- Theatrical release poster
- Directed by: R. Thyagarajan
- Written by: Vietnam Veedu Sundaram (dialogues)
- Produced by: C. Dhandayudhapani
- Starring: Vijayakanth Radha Ravi Nalini
- Cinematography: V. Ramamoorthy
- Edited by: M. G. Balurao
- Music by: Ilaiyaraaja
- Production company: Thevar Films
- Release date: 31 May 1985;
- Running time: 100 minutes
- Country: India
- Language: Tamil

= Annai Bhoomi =

1985 film

Annai Bhoomi is a 1985 Indian Tamil-language action film directed by R. Thyagarajan and produced by Thevar Films. The film stars Vijayakanth, Radha Ravi and Nalini. It is the first 3D film in Tamil cinema. The film was released on 31 May 1985. It was remade in Kannada as Namma Bhoomi.

== Plot ==

Two friends Raja and Somu are hired to kill a General Prabhakar.

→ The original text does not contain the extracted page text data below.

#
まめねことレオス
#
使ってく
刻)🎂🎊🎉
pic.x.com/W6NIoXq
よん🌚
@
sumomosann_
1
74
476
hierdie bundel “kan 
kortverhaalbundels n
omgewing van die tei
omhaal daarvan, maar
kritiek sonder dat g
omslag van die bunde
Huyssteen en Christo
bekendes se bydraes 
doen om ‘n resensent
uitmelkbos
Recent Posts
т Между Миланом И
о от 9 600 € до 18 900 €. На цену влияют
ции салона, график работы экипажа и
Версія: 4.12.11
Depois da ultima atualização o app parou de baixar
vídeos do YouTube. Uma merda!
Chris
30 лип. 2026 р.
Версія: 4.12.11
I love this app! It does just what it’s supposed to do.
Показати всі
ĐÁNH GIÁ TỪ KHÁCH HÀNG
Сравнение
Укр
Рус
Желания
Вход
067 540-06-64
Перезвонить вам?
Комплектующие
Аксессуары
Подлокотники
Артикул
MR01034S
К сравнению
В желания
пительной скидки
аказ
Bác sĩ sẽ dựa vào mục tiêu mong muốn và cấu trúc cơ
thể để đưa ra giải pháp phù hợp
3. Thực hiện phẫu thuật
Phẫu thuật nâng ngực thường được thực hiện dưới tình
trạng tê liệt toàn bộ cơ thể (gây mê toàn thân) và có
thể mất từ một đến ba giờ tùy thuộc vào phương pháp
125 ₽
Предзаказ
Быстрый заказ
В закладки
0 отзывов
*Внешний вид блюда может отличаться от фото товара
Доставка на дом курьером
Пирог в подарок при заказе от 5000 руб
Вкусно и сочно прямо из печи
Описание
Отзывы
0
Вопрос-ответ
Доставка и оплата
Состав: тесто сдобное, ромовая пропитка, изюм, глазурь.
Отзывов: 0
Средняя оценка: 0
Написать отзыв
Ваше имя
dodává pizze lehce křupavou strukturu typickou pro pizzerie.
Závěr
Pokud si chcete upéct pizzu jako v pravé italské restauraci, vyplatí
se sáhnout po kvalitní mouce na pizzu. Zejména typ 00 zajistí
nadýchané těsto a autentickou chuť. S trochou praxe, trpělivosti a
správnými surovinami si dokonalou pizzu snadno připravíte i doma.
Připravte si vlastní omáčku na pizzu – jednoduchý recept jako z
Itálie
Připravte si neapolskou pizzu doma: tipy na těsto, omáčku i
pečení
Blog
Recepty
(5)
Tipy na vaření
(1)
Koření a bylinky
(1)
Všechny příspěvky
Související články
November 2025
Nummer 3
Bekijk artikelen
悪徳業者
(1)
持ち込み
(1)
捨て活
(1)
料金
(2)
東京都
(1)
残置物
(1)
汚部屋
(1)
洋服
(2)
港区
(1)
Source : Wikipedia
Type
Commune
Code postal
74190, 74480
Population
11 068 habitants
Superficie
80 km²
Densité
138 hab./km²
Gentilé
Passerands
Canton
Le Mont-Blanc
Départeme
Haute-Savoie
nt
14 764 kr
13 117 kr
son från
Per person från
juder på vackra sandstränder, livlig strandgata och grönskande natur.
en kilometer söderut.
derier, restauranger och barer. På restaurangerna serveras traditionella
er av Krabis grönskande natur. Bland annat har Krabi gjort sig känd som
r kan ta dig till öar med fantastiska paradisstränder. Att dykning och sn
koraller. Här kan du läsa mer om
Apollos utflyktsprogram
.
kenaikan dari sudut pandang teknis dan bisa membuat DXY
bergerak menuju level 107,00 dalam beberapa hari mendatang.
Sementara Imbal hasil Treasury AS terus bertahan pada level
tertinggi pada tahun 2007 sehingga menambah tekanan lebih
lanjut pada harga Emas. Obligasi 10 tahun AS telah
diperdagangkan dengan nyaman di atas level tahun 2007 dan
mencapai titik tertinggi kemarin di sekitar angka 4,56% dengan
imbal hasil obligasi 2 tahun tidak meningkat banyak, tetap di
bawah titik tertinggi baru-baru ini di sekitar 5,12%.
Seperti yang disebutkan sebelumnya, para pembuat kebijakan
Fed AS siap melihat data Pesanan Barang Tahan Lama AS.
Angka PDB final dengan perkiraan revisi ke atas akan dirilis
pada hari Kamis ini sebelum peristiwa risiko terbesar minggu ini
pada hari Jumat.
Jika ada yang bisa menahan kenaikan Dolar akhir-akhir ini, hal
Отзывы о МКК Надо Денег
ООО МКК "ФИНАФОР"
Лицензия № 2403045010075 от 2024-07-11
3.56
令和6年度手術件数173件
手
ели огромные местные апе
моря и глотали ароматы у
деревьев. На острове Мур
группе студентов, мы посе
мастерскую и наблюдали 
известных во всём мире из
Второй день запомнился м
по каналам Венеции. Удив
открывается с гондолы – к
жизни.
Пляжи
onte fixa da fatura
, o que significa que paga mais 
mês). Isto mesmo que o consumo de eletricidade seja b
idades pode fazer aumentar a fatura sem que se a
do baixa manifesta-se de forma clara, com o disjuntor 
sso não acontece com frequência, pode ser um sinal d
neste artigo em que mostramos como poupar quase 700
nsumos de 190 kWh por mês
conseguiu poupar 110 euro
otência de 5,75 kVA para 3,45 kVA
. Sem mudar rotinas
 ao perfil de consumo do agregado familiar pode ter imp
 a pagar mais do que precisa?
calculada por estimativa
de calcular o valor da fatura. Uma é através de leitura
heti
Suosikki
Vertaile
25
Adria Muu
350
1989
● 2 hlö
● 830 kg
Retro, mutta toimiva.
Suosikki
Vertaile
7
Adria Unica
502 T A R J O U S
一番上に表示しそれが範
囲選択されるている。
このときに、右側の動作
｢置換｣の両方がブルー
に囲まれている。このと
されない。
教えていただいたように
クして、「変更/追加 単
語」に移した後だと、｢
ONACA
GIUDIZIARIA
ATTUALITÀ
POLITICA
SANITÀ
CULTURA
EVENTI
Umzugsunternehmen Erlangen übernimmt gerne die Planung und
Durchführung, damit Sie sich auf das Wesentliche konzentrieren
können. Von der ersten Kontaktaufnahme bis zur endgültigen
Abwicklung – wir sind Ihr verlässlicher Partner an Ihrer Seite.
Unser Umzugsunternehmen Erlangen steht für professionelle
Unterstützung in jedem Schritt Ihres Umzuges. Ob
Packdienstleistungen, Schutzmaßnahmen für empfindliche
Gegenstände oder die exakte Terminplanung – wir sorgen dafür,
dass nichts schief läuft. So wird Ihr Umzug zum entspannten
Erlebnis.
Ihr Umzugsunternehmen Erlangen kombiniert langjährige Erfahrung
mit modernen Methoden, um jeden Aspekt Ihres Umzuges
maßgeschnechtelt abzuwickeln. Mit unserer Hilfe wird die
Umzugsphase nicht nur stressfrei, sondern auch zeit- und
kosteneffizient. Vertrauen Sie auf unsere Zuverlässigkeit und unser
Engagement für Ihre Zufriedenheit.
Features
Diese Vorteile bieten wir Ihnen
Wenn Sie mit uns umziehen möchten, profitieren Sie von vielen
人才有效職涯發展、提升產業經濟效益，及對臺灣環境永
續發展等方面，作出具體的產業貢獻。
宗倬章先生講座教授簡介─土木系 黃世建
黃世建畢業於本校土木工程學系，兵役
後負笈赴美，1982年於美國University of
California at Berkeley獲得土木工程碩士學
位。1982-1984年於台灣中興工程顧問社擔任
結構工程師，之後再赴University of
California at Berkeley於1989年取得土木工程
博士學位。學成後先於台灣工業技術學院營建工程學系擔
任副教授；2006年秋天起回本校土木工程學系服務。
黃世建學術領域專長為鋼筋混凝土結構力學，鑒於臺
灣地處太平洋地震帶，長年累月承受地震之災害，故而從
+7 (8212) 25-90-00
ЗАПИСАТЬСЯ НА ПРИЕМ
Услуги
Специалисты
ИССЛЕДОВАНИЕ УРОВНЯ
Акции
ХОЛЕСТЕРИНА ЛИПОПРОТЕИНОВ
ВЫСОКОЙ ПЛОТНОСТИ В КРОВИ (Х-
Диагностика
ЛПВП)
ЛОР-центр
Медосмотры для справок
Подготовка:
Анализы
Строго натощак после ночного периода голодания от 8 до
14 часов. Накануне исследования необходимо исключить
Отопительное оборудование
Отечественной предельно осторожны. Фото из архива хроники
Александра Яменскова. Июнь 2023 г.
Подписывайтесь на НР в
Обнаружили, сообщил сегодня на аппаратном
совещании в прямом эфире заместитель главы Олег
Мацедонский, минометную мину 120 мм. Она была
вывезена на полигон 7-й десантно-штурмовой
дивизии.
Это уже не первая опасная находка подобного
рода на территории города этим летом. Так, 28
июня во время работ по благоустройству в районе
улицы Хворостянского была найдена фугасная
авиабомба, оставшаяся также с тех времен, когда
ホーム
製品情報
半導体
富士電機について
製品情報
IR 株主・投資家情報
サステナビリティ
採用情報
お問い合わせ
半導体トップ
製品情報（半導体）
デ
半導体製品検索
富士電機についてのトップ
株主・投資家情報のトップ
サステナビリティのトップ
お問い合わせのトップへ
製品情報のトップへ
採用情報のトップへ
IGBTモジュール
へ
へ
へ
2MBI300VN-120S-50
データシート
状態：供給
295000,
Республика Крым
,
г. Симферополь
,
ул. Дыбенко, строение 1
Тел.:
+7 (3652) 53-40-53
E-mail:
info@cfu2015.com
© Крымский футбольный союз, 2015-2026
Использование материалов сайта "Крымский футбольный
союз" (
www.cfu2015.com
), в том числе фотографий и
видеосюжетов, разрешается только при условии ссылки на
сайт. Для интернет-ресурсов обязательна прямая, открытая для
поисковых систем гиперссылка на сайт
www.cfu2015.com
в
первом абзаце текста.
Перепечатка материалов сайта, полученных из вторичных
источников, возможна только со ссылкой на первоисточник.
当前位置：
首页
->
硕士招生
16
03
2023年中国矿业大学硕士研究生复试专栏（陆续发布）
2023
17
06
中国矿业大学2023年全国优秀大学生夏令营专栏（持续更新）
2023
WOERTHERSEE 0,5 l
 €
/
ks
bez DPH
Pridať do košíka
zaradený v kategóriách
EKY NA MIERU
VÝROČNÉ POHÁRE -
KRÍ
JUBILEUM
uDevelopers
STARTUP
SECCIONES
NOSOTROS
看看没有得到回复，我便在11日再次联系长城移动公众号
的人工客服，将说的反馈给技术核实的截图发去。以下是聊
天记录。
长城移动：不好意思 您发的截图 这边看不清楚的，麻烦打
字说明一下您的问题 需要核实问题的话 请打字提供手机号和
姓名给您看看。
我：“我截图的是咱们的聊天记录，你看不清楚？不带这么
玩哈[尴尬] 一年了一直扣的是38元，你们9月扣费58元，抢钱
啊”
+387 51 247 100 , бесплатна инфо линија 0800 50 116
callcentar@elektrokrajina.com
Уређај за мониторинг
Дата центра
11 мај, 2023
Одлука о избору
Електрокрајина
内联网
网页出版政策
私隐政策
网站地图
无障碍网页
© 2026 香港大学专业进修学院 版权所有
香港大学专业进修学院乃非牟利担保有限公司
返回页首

They kidnap him but have a change of heart when they learn that he actually tried to help them.

== Soundtrack ==
The soundtrack was composed by Ilaiyaraaja, with lyrics by Vaali.

| Track | Singers |
|---|---|
| "Oh Julie Julie Jolly" | S. Janaki, Dr. Grubb Singh, Chorus |
| "Puthakathai" | Malaysia Vasudevan, S. Janaki |
| "Raththiri Raththiri" | S. P. Balasubrahmanyam, S. Janaki |

== Critical reception ==
Jayamanmadhan of Kalki wrote that despite being a cardboard castle it looks decorative. Balumani of Anna praised the technical crew and Thevar Films for their hard work and efforts.